M and I are still doing well after a couple of hiccups a few weeks ago. If there is one strong commonality we have between us, it’s communication. I told him if things don’t work out between us, can we agree to not talk about each other – good or bad – with anyone in our dance community? If people ask, just say it didn’t work out and I don’t want to talk about it. He agreed but followed up with “how about we just don’t break up?”
He’s cuddly, endearing and most of the time emotionally satisfying but there is room for improvement and growth in the physical department. I’m the first uninhibited partner he has had and he is enjoying it. But in conversations about sex, he told me that in the 5 years he was with his fiancé, two of those were a sexual desert. And he said it wasn’t a new development because when they first began dating, she admitted that she was not very sexual. And he said that was fine because sex is not terribly important to him.
I’ve been chewing on this.
Dancing is important to me. Sex is also important to me.
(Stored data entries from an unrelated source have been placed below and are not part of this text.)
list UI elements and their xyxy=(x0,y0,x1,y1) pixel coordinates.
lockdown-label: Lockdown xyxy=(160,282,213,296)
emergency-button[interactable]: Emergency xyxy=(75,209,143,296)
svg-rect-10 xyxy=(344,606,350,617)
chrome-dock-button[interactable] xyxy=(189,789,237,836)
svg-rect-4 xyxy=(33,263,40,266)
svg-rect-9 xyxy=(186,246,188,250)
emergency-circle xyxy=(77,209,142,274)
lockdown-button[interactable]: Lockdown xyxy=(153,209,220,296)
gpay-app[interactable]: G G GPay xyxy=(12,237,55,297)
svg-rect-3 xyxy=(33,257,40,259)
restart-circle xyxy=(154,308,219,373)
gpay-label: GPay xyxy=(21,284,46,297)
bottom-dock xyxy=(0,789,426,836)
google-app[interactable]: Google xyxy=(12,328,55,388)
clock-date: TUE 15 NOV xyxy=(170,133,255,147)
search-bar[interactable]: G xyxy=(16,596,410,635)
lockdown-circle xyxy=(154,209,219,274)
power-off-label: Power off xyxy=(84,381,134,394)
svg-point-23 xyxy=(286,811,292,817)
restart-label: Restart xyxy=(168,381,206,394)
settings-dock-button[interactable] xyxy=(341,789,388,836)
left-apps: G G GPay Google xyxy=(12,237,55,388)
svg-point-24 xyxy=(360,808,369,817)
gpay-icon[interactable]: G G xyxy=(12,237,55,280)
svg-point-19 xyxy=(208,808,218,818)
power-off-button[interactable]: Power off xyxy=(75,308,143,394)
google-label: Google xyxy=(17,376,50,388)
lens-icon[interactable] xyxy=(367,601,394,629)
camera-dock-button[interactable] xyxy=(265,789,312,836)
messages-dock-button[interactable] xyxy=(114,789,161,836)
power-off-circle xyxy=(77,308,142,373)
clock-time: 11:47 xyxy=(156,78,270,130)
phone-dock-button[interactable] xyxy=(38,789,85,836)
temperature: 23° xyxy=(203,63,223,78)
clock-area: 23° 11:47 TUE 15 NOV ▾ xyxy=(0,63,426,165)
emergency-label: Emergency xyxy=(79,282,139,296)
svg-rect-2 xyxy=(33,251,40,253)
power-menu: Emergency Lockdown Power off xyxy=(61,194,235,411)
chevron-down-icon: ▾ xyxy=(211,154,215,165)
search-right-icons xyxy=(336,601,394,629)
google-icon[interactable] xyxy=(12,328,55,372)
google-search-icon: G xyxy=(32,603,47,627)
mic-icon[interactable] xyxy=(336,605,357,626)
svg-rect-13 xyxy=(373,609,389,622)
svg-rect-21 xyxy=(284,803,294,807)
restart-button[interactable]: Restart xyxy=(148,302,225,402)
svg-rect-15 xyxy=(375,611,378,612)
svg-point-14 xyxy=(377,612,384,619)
I can tell him that I want him to initiate more but if the simple fact is that sex is not one of his motivators then no wonder he can stop mid-pump, pull his pants on and run out the door to a dance. Because dance is his crack. When he did that months ago, I was speechless and hurt. I told him the next day to never do that to me again. I am the Queen of Quickies so if we need to set an alarm because one of us has somewhere to be, fine, but don’t pull out mid-thrust! Wait for me to call it. And if I don’t call it, then you better damn well keep it going!